If there's a way to open files by unique ID instead of pathname, that
would also work. I think the NT API might provide something like this, but
looking through the online documentation just now I can't find anything of
the sort.

If it's not possible to provide a guarantee of File identity then we
should probably drop the whole idea of File values. See my comments under
Directory below.

> So I would suggest that operations which create a value of type File
> take a read/write flag too.

This would break the conceptual identity between a File value and a file,
since read-only access is not a property of a file. (Well, it can be, but
it isn't in this case.) Functions which allowed access rights to be
specified would have to return a FileAccessPath instead of a File, and a
FileAccessPath is basically a handle, so we're back where we started.

All we need here is a way to change the access and sharing rights on an
already-open handle. I find it hard to believe that after decades of use
by millions of people, the UNIX file API provides no way to do this
safely.
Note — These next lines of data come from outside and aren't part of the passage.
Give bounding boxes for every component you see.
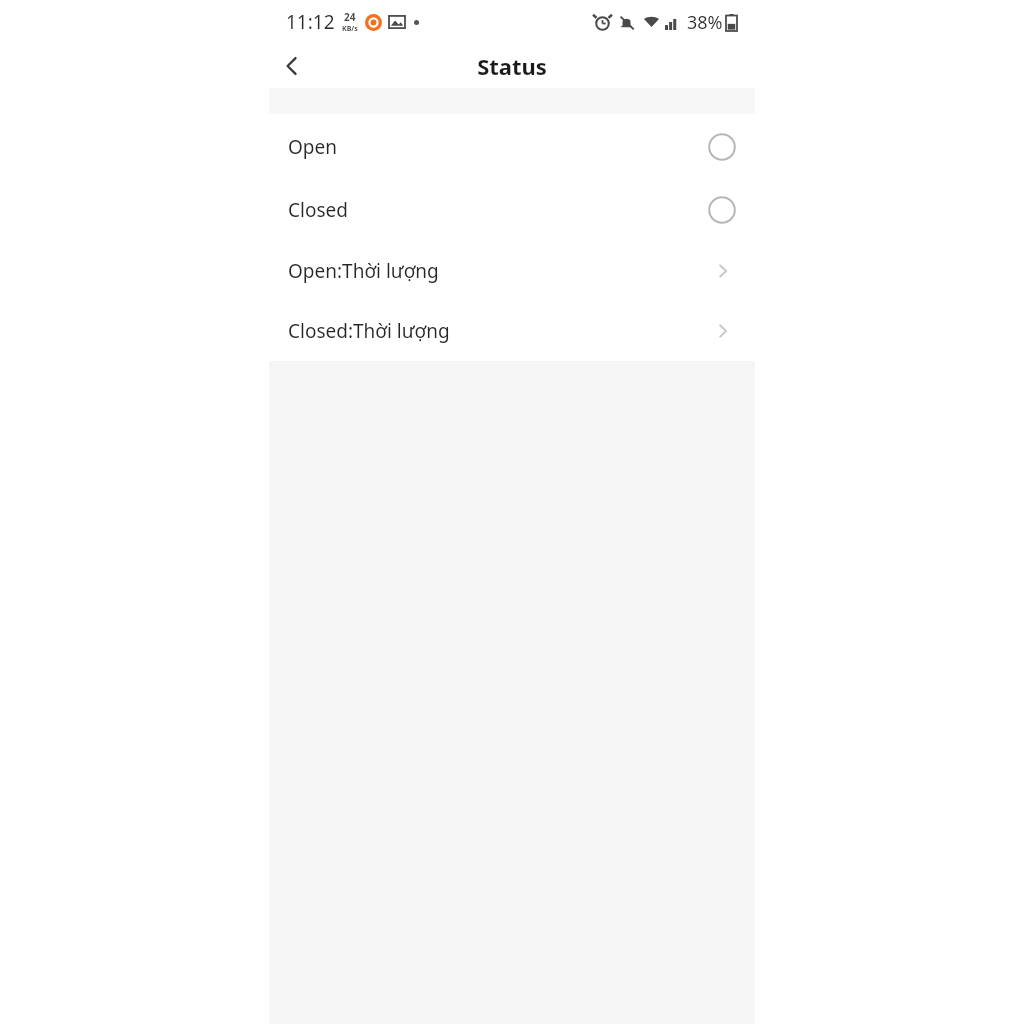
staticText: Status xyxy=(477,51,547,81)
button[interactable]: Back xyxy=(269,44,315,88)
button[interactable]: Closed:Thời lượng xyxy=(269,301,755,361)
staticText: Open:Thời lượng xyxy=(288,258,713,284)
staticText: 24 xyxy=(344,10,356,24)
staticText: 11:12 xyxy=(286,9,335,35)
button[interactable]: Closed xyxy=(269,178,755,241)
staticText: Closed xyxy=(288,197,708,223)
staticText: KB/s xyxy=(342,24,358,34)
button[interactable]: Open:Thời lượng xyxy=(269,241,755,301)
staticText: Open xyxy=(288,134,708,160)
button[interactable]: Open xyxy=(269,115,755,178)
staticText: 38% xyxy=(687,10,723,35)
staticText: Closed:Thời lượng xyxy=(288,318,713,344)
Maybe there's an fcntl or something?

> > > type FilePos = Word64
> > > type BlockLength = Int
> 
> FilePos should be Integer.

Seems reasonable.

> > > fCheckRead  :: File -> FilePos -> BlockLength -> IO Bool
> > > fCheckWrite :: File -> FilePos -> BlockLength -> IO Bool
> 
> What do these do?  If they're supposed to return True if the required
> data can be read/written without blocking, then I suspect that they are
> not useful.

They're supposed to return True if the data can be read/written
successfully, the idea being that this is how you check whether you have
read/write access to the file. Probably I should have omitted the second
and third arguments.

> I'd use the traditional 'isEOF' way of detecting end of file.

Seems reasonable. (Should be "EOS" though, I think.)

> On naming: it's probably not a good idea to use the 'is' prefix, since
> it is already used for predicates (meaning literally 'is' rather than an
> abbreviation for 'InputStream').

I agree completely. Come up with something better and I'll second it. :-)

(How about renaming Streams to Channels? Then we could use "ic" and "oc".)

> You will also want a way to get back from an InputStream to the
> underlying object, eg. the (File,FilePos) pair if one exists.

Agreed.

> It's not pretty, but you certainly want a way to close a stream.
> Finalizers aren't reliable enough.

What are the practical problems with relying on finalizers? As far as I
can see, the "no more filehandles available" problem is completely solved
by forcing a major GC and trying again when it occurs. The only other
issue I see is leaving other processes unable to access the file for an
indeterminate period of time. The right solution to this, if it can be
implemented, is something like
withExclusiveWriteAccess :: File -> IO a -> IO a, with write access being
non-exclusive (or even disallowed?) otherwise.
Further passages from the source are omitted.